> **Task prompt**:
Retype all of the listing exactly, passing over any picture you find.

> **Records supplied**:
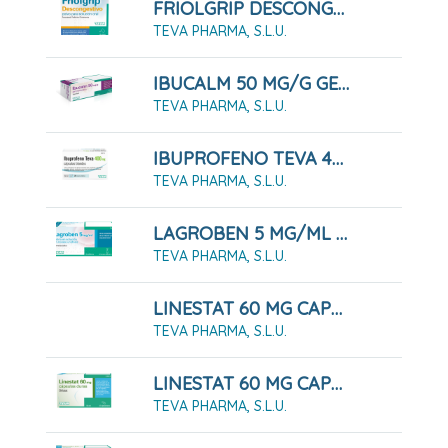
FRIOLGRIP DESCONGESTIVO POLVO PARA SOLUCIÓN ORAL , 10 Sobres
TEVA PHARMA, S.L.U.
IBUCALM 50 MG/G GEL MENTOLADO, TUBO 60 G
TEVA PHARMA, S.L.U.
IBUPROFENO TEVA 400 MG CÁPSULAS BLANDAS, 20 CÁPSULAS
TEVA PHARMA, S.L.U.
LAGROBEN 5 MG/ML COLIRIO EN SOLUCION EN ENVASE UNIDOSIS , 30 Envases De 0,4 Ml
TEVA PHARMA, S.L.U.
LINESTAT 60 MG CAPSULAS DURAS, 120 CÁPSULAS
TEVA PHARMA, S.L.U.
LINESTAT 60 MG CAPSULAS DURAS, 42 Cápsulas ( Blister )
TEVA PHARMA, S.L.U.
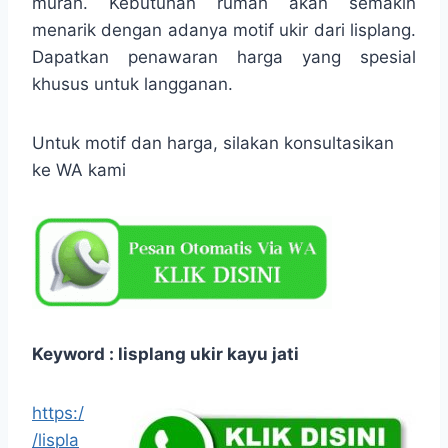
murah. Kebutuhan rumah akan semakin
menarik dengan adanya motif ukir dari lisplang.
Dapatkan penawaran harga yang spesial
khusus untuk langganan.
Untuk motif dan harga, silakan konsultasikan
ke WA kami
Keyword : lisplang ukir kayu jati
https:/
/lispla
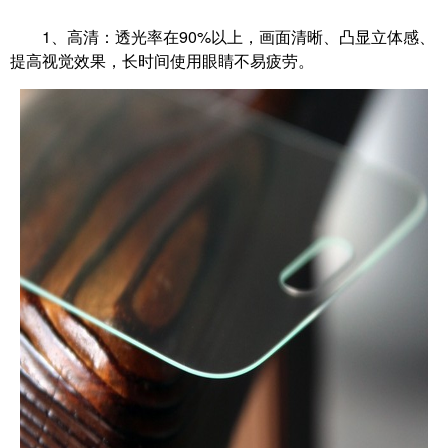
1、高清：透光率在90%以上，画面清晰、凸显立体感、
提高视觉效果，长时间使用眼睛不易疲劳。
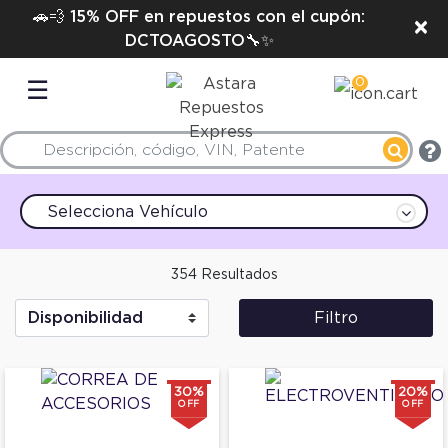
🚗💨 15% OFF en repuestos con el cupón:
×
DCTOAGOSTO🔧✨
0
☰
Selecciona Vehículo
354 Resultados
Filtro
30%
20%
OFF
OFF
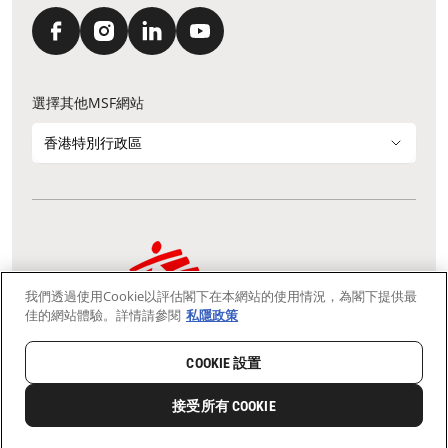
選擇其他MSF網站
香港特別行政區
我們透過使用Cookie以評估閣下在本網站的使用情況，為閣下提供最
通訊資料更新
鳴謝
私隱聲明
常見問題
佳的網站體驗。詳情請參閱
私隱政策
我們採用安全通訊端層 (Secure Socket Layer, SSL) 協定，有助保障敏感
資料在你的瀏覽器和我們伺服器之間的網上傳輸維持保密性。
慈善團體免稅檔案號碼：91/4075
COOKIE 設置
Copyright © Médecins Sans Frontières Hong Kong. All rights
reserved.
接受所有 COOKIE
0
分享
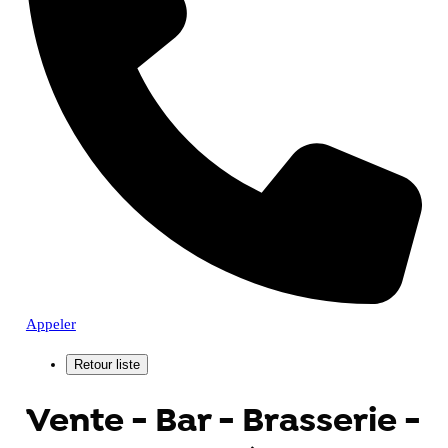
Appeler
Vente - Bar - Brasserie -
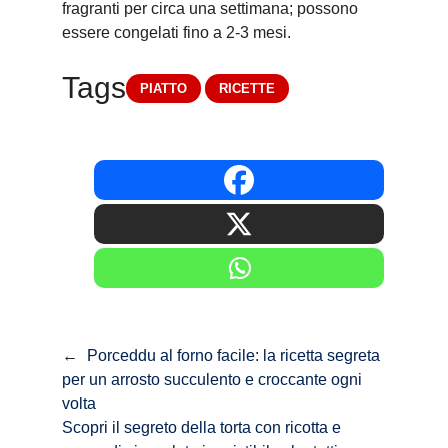
fragranti per circa una settimana; possono
essere congelati fino a 2-3 mesi.
Tags
PIATTO
RICETTE
←
Porceddu al forno facile: la ricetta segreta
per un arrosto succulento e croccante ogni
volta
Scopri il segreto della torta con ricotta e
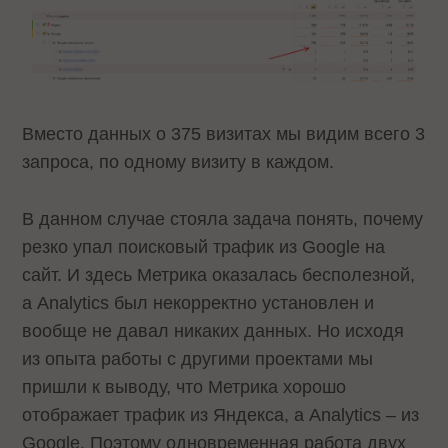
Вместо данных о 375 визитах мы видим всего 3
запроса, по одному визиту в каждом.
В данном случае стояла задача понять, почему
резко упал поисковый трафик из Google на
сайт. И здесь Метрика оказалась бесполезной,
а Analytics был некорректно установлен и
вообще не давал никаких данных. Но исходя
из опыта работы с другими проектами мы
пришли к выводу, что Метрика хорошо
отображает трафик из Яндекса, а Analytics – из
Google. Поэтому одновременная работа двух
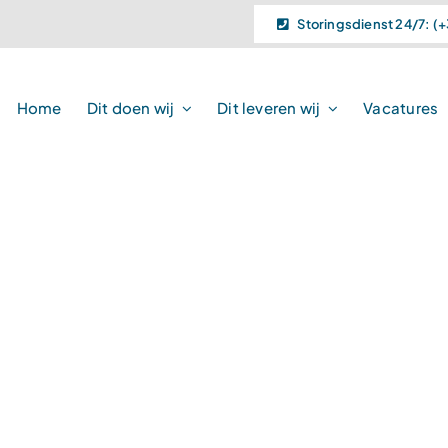
Storingsdienst 24/7: (+
Home
Dit doen wij
Dit leveren wij
Vacatures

> **Solution**:
FRIOLGRIP DESCONGESTIVO POLVO PARA SOLUCIÓN ORAL , 10 Sobres
TEVA PHARMA, S.L.U.
IBUCALM 50 MG/G GEL MENTOLADO, TUBO 60 G
TEVA PHARMA, S.L.U.
IBUPROFENO TEVA 400 MG CÁPSULAS BLANDAS, 20 CÁPSULAS
TEVA PHARMA, S.L.U.
LAGROBEN 5 MG/ML COLIRIO EN SOLUCION EN ENVASE UNIDOSIS , 30 Envases De 0,4 Ml
TEVA PHARMA, S.L.U.
LINESTAT 60 MG CAPSULAS DURAS, 120 CÁPSULAS
TEVA PHARMA, S.L.U.
LINESTAT 60 MG CAPSULAS DURAS, 42 Cápsulas ( Blister )
TEVA PHARMA, S.L.U.
murah. Kebutuhan rumah akan semakin
menarik dengan adanya motif ukir dari lisplang.
Dapatkan penawaran harga yang spesial
khusus untuk langganan.
Untuk motif dan harga, silakan konsultasikan
ke WA kami
Keyword : lisplang ukir kayu jati
https:/
/lispla
1、高清：透光率在90%以上，画面清晰、凸显立体感、
提高视觉效果，长时间使用眼睛不易疲劳。
🚗💨 15% OFF en repuestos con el cupón:
×
DCTOAGOSTO🔧✨
0
☰
Selecciona Vehículo
354 Resultados
Filtro
30%
20%
OFF
OFF
選擇其他MSF網站
香港特別行政區
我們透過使用Cookie以評估閣下在本網站的使用情況，為閣下提供最
通訊資料更新
鳴謝
私隱聲明
常見問題
佳的網站體驗。詳情請參閱
私隱政策
我們採用安全通訊端層 (Secure Socket Layer, SSL) 協定，有助保障敏感
資料在你的瀏覽器和我們伺服器之間的網上傳輸維持保密性。
慈善團體免稅檔案號碼：91/4075
COOKIE 設置
Copyright © Médecins Sans Frontières Hong Kong. All rights
reserved.
接受所有 COOKIE
0
分享
Appeler
Vente - Bar - Brasserie -
fragranti per circa una settimana; possono
essere congelati fino a 2-3 mesi.
Tags
PIATTO
RICETTE
←
Porceddu al forno facile: la ricetta segreta
per un arrosto succulento e croccante ogni
volta
Scopri il segreto della torta con ricotta e
Вместо данных о 375 визитах мы видим всего 3
запроса, по одному визиту в каждом.
В данном случае стояла задача понять, почему
резко упал поисковый трафик из Google на
сайт. И здесь Метрика оказалась бесполезной,
а Analytics был некорректно установлен и
вообще не давал никаких данных. Но исходя
из опыта работы с другими проектами мы
пришли к выводу, что Метрика хорошо
отображает трафик из Яндекса, а Analytics – из
Google. Поэтому одновременная работа двух
Storingsdienst 24/7: (+
Home
Dit doen wij
Dit leveren wij
Vacatures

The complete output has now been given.